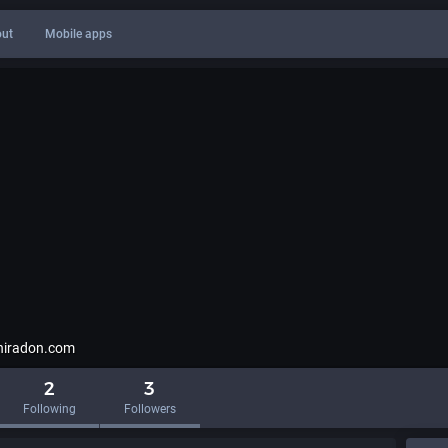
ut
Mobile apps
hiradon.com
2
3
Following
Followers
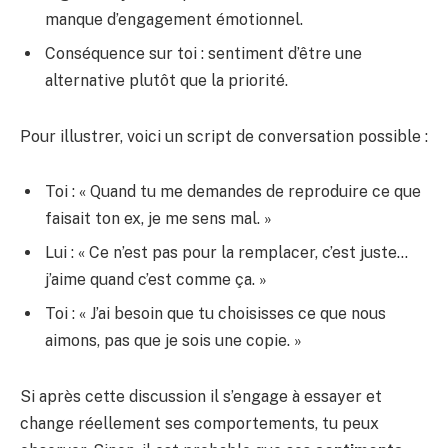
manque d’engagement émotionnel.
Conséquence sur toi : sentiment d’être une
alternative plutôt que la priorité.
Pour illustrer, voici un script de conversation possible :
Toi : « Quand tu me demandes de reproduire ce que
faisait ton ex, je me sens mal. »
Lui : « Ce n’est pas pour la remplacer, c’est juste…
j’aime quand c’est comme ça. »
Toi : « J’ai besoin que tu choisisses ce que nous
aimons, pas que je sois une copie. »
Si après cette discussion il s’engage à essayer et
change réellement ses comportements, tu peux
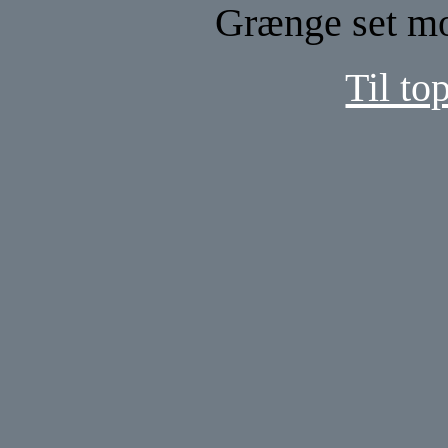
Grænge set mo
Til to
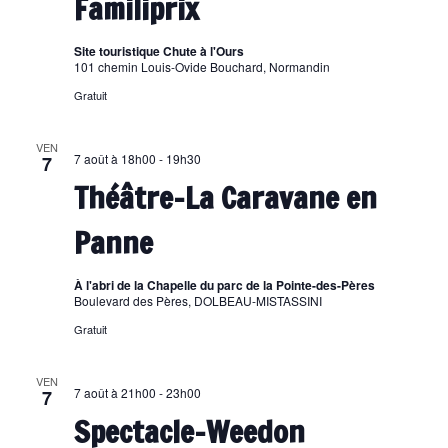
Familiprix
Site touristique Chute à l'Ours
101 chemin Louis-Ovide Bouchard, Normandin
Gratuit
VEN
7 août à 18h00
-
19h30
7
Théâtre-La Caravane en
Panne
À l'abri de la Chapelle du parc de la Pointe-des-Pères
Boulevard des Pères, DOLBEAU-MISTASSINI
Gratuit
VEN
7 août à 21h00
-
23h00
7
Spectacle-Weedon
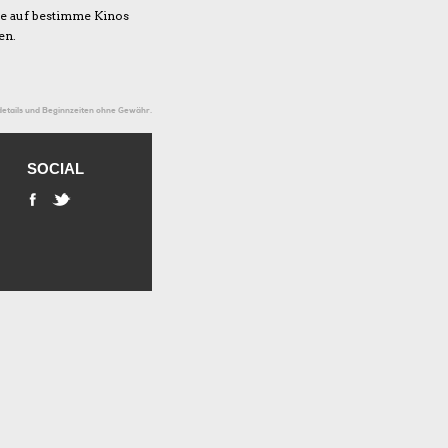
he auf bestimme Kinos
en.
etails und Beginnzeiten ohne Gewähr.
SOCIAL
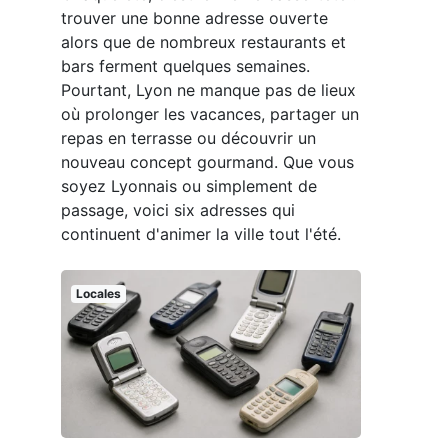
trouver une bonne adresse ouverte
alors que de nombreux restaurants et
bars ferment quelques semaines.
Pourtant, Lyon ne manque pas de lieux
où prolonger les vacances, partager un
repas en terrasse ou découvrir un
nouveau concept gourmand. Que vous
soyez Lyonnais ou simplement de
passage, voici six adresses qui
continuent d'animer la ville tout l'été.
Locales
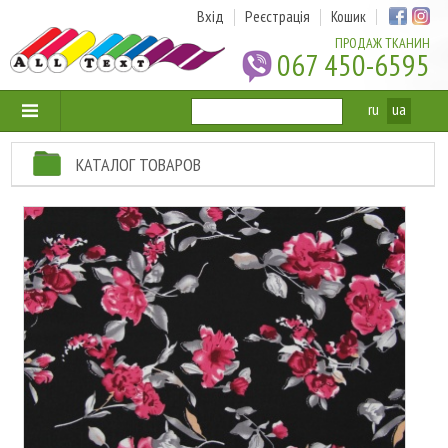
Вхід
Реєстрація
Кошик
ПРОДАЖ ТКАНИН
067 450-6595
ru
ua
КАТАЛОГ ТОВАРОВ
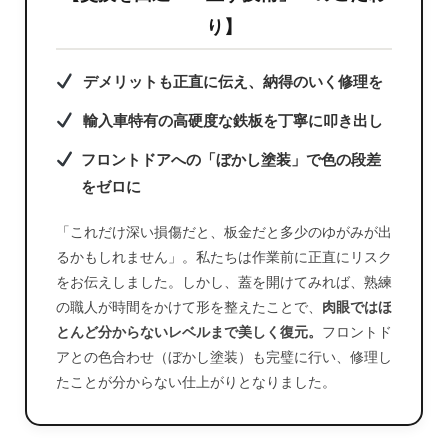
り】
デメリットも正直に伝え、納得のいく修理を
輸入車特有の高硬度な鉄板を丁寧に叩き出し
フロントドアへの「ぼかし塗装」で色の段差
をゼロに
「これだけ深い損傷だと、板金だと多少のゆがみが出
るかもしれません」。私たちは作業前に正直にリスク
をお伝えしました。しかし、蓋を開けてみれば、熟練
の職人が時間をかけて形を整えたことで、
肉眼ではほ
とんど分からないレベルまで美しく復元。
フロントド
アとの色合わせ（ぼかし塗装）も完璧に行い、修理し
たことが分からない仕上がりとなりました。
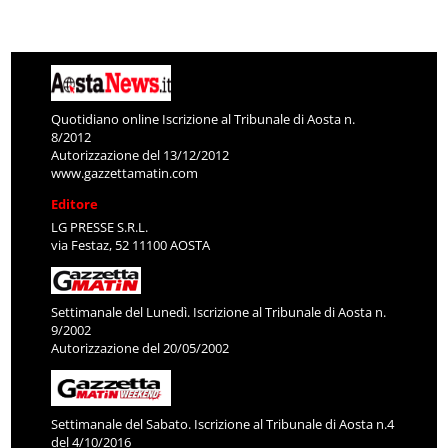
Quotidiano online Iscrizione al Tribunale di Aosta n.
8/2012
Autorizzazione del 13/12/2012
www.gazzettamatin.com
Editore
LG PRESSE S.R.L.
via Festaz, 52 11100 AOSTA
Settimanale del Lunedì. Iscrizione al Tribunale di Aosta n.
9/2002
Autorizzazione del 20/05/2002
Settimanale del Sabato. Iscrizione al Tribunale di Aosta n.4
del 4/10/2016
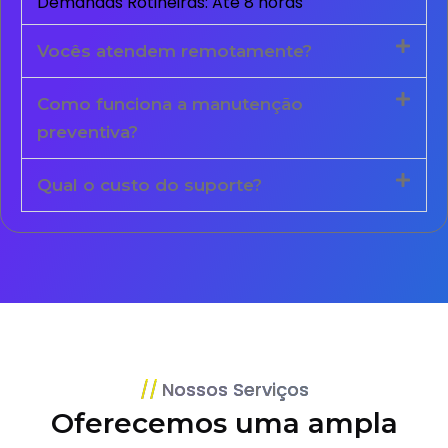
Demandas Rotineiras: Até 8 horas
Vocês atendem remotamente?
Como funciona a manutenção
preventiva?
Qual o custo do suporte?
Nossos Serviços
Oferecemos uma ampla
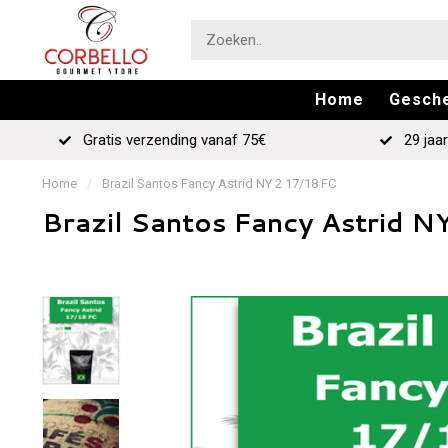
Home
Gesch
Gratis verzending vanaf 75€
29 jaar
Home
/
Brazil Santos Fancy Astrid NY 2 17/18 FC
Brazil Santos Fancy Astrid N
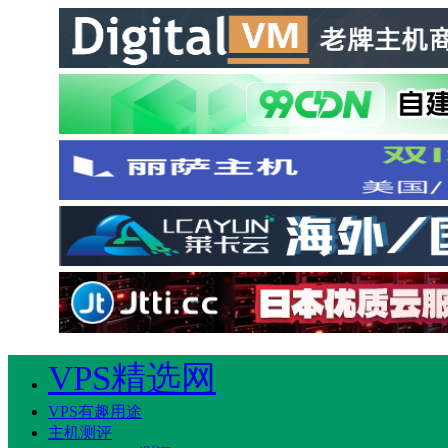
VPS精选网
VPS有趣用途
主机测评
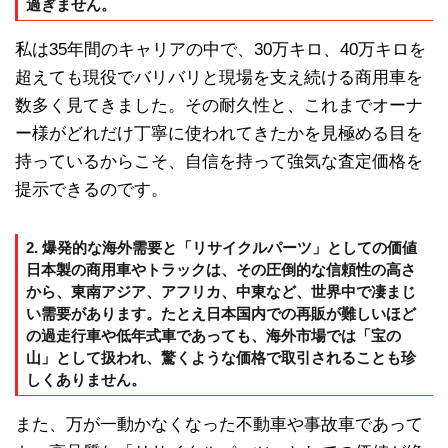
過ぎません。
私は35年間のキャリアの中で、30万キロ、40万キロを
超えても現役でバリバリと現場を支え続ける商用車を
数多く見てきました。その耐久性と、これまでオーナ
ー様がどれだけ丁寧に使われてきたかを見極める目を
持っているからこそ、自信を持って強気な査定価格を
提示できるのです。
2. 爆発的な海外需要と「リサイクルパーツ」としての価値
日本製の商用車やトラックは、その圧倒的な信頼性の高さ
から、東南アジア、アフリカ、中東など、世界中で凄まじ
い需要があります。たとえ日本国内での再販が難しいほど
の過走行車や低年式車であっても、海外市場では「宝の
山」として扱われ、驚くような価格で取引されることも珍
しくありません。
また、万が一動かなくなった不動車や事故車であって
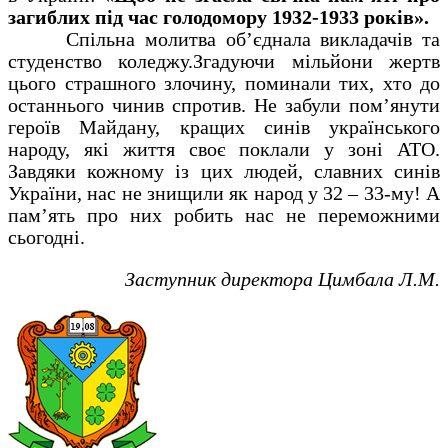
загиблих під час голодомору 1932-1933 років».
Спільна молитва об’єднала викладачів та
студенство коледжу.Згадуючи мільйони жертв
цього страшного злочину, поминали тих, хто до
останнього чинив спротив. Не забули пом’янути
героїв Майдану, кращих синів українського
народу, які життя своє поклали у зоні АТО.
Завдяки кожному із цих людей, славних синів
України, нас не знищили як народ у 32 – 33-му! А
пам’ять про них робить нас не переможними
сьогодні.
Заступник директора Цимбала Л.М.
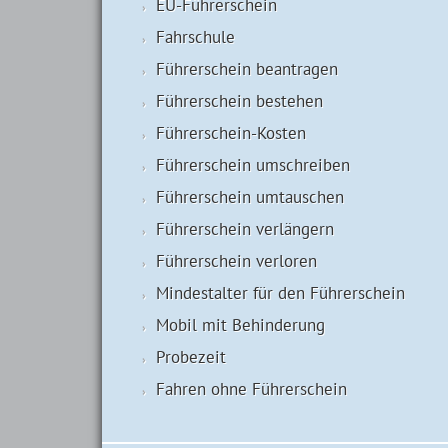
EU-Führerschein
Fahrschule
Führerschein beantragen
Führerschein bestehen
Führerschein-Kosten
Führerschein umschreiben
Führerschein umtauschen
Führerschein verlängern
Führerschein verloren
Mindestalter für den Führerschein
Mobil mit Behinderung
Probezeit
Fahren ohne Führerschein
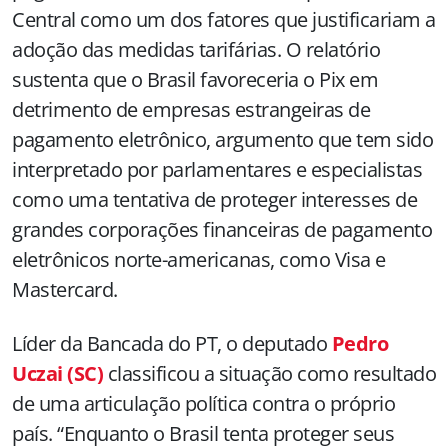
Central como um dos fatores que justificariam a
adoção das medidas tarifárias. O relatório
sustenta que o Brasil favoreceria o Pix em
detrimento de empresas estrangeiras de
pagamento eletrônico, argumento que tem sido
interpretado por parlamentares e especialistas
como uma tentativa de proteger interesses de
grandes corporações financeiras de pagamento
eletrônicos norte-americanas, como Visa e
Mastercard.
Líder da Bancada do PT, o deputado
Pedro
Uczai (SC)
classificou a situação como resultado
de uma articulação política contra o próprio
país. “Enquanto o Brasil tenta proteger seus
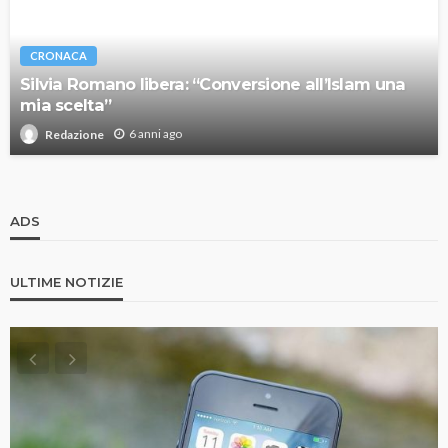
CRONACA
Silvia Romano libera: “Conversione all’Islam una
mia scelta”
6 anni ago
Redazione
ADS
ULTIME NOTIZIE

§ §

The response must contain every line from the listing above in which the string "Tribunale" appears.

TASK SOLUTION:
Quotidiano online Iscrizione al Tribunale di Aosta n.
Settimanale del Lunedì. Iscrizione al Tribunale di Aosta n.
Settimanale del Sabato. Iscrizione al Tribunale di Aosta n.4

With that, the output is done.